About

Forest tenure

  • What is behind the conflicts between local community disputes with national park officials or oil palm companies in Indonesia?
  • Why are trees, especially those that provide gum and resin, in Ethiopia’s dry forests poorly managed?
  • Who makes decisions about community forests in Nicaragua and why is it so difficult for women to participate in this process?
  • What are the challenges facing REDD+ community projects in Brazil?
  • Why are some forests managed sustainably while others are not and why are some communities better off than others?

These are only a few of the questions that researchers at the Center for International Forestry Research (CIFOR) are addressing. The answers to these questions are linked to forest tenure and forest rights. Our research is interested in understanding how changes in forest governance, tenure security and tenure reform lead to mixed outcomes in sustainable resource management and livelihoods. CIFOR researchers are not only interested in the different tenure systems, but also how livelihoods and sustainability outcomes are impacted by the changing processes of tenure and property rights.

What is Forest Tenure

Forest tenure is concerned with who owns forestland and who uses, manages and makes decisions about forest resources. It determines who is allowed to use which resources, in what way, for how long, and under what conditions, as well as who is entitled to transfer those rights and how. Forest rights may be shared in a number of ways between people and are often seen as a bundle of different types of rights: the right of access, the right to use forest products, the right to make management decisions, the right to exclude other users, and the right to sell or lease. However, not all rights are exercised and not all of those who gain access to resources have rights.

In most developing countries, tenure is characterized by two systems, statutory and customary tenure.
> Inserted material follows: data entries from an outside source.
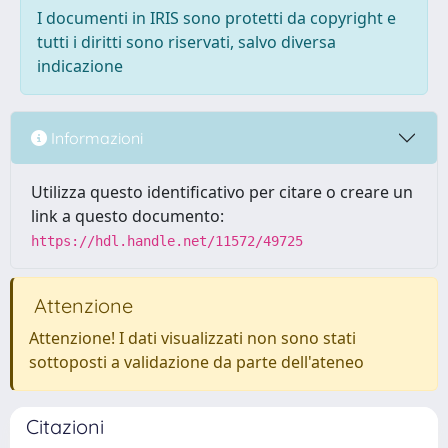
I documenti in IRIS sono protetti da copyright e
tutti i diritti sono riservati, salvo diversa
indicazione
Informazioni
Utilizza questo identificativo per citare o creare un
link a questo documento:
https://hdl.handle.net/11572/49725
Attenzione
Attenzione! I dati visualizzati non sono stati
sottoposti a validazione da parte dell'ateneo
Citazioni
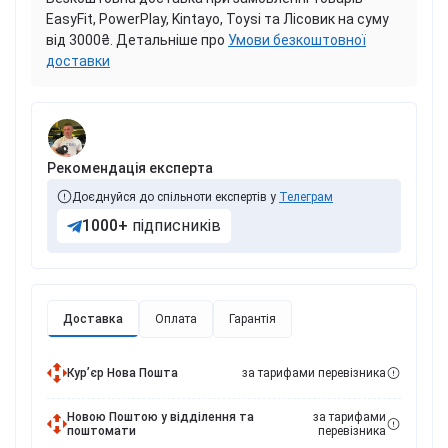
EasyFit, PowerPlay, Kintayo, Toysi та Лісовик на суму
від 3000₴. Детальніше про
Умови безкоштовної
доставки
Рекомендація експерта
Доєднуйся до спільноти експертів у
Телеграм
1000+
підписників
Доставка
Оплата
Гарантія
Курʼєр Нова Пошта
за тарифами перевізника
Новою Поштою у відділення та
за тарифами
поштомати
перевізника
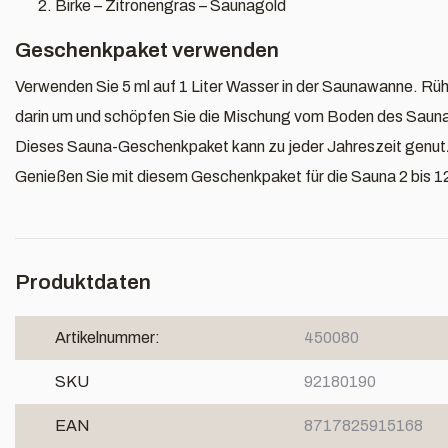
Birke – Zitronengras – Saunagold
Geschenkpaket verwenden
Verwenden Sie 5 ml auf 1 Liter Wasser in der Saunawanne. R
darin um und schöpfen Sie die Mischung vom Boden des Saun
Dieses Sauna-Geschenkpaket kann zu jeder Jahreszeit genut
Genießen Sie mit diesem Geschenkpaket für die Sauna 2 bis 12 
Produktdaten
Artikelnummer:
450080
SKU
92180190
EAN
8717825915168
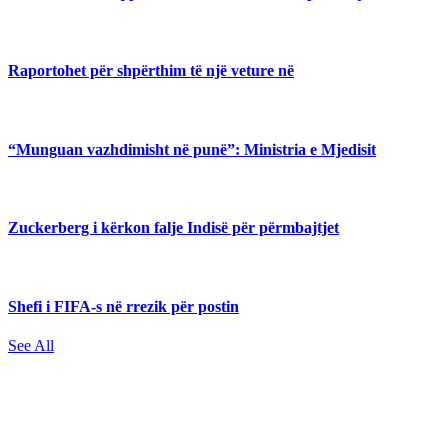
Raportohet për shpërthim të një veture në
“Munguan vazhdimisht në punë”: Ministria e Mjedisit
Zuckerberg i kërkon falje Indisë për përmbajtjet
Shefi i FIFA-s në rrezik për postin
See All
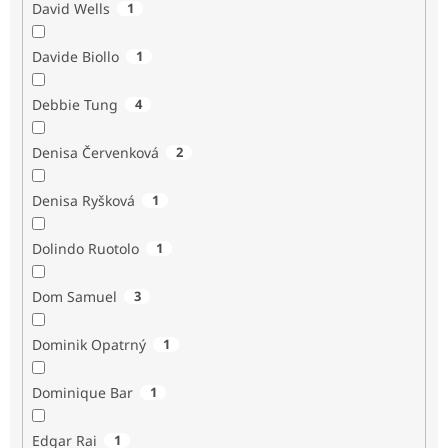
David Wells
1
Davide Biollo
1
Debbie Tung
4
Denisa Červenková
2
Denisa Ryšková
1
Dolindo Ruotolo
1
Dom Samuel
3
Dominik Opatrný
1
Dominique Bar
1
Edgar Rai
1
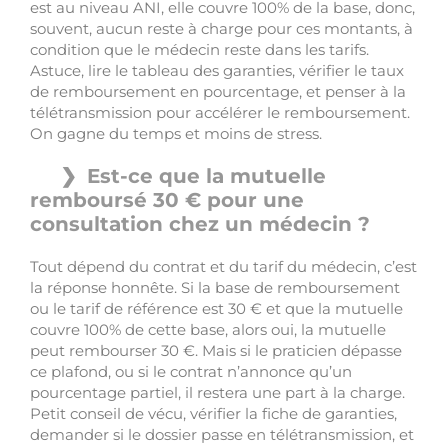
est au niveau ANI, elle couvre 100% de la base, donc,
souvent, aucun reste à charge pour ces montants, à
condition que le médecin reste dans les tarifs.
Astuce, lire le tableau des garanties, vérifier le taux
de remboursement en pourcentage, et penser à la
télétransmission pour accélérer le remboursement.
On gagne du temps et moins de stress.
Est-ce que la mutuelle
remboursé 30 € pour une
consultation chez un médecin ?
Tout dépend du contrat et du tarif du médecin, c’est
la réponse honnête. Si la base de remboursement
ou le tarif de référence est 30 € et que la mutuelle
couvre 100% de cette base, alors oui, la mutuelle
peut rembourser 30 €. Mais si le praticien dépasse
ce plafond, ou si le contrat n’annonce qu’un
pourcentage partiel, il restera une part à la charge.
Petit conseil de vécu, vérifier la fiche de garanties,
demander si le dossier passe en télétransmission, et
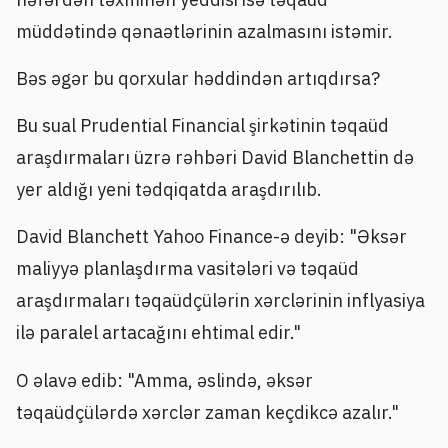
müddətində qənaətlərinin azalmasını istəmir.
Bəs əgər bu qorxular həddindən artıqdırsa?
Bu sual Prudential Financial şirkətinin təqaüd
araşdırmaları üzrə rəhbəri David Blanchettin də
yer aldığı yeni tədqiqatda araşdırılıb.
David Blanchett Yahoo Finance-ə deyib: "Əksər
maliyyə planlaşdırma vasitələri və təqaüd
araşdırmaları təqaüdçülərin xərclərinin inflyasiya
ilə paralel artacağını ehtimal edir."
O əlavə edib: "Amma, əslində, əksər
təqaüdçülərdə xərclər zaman keçdikcə azalır."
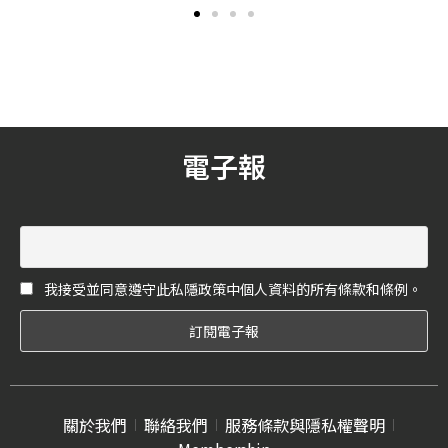
說，「他求婚之後，我立刻
在真實世界顯化，想像夢想
先訂下一雙 JIMMY CHOO 高
成真。Virgil Abloh為路易威
跟鞋！然後帶他去逛
登設計2022秋冬男裝系列，
TIFFANY 專櫃，預定一對結
並構思展示於觀眾眼前的形
婚對戒。」
式。基於他的原創概念，落
日色彩的邀請函以2隻啄木鳥
的造型呈現：象徵決心與毅
電子報
力的動物。由他長期與路易
威登合作的創意團隊和夥伴
實現他的想法。
我接受並同意遵守此私隱政策中個人資料的所有條款和條例。
關於我們
聯絡我們
服務條款與隱私權聲明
Statutory, or de jure rights, deal with a set of rules established and protected by the state including registered land titles, concession contracts, forestry laws and regulations. De facto rights are patterns of interactions established outside the statutory law, including customary rights, a set of community rules and regulations inherited from ancestors and accepted, reinterpreted and enforced by the community. These forest and tree tenure systems are often overlapping, unclear and contested.

Why Forest Tenure Matters

Governments officially control about one-third of the forests in Latin America, about two-thirds in Asia, and almost the entire forest estate in Africa. Even if the state is the owner and manager on paper (holder of the statutory rights), in practice, forests are typically used and managed by the communities who depend on them. In developing countries, forest tenure conditions are characterized by contesting interests, overlapping claims, and insecurity of rights over land and resources.

Understanding forest tenure, and the decisions and actions regarding forest resources, provides a unique perspective on ways to potentially improve people’s livelihoods and manage forests sustainably. We also know that the very poor and women in the communities are often disadvantaged by tenure decision making arrangements. And, whereas unclear and insecure tenure arrangements are often the reason for conflict and disputes, clear and secure tenures, a condition under benefit sharing schemes such as REDD+, reflect the opposite.

Ultimately, forest tenure in tropical forests is shaped now by two distinct processes. The first process involves tenure reforms (forest law reforms) which recognize or transfers forest rights to communities living in forests. The other process involves new pressures on forestland for commercial activities such as agriculture, biofuels, carbon sequestration and conservation.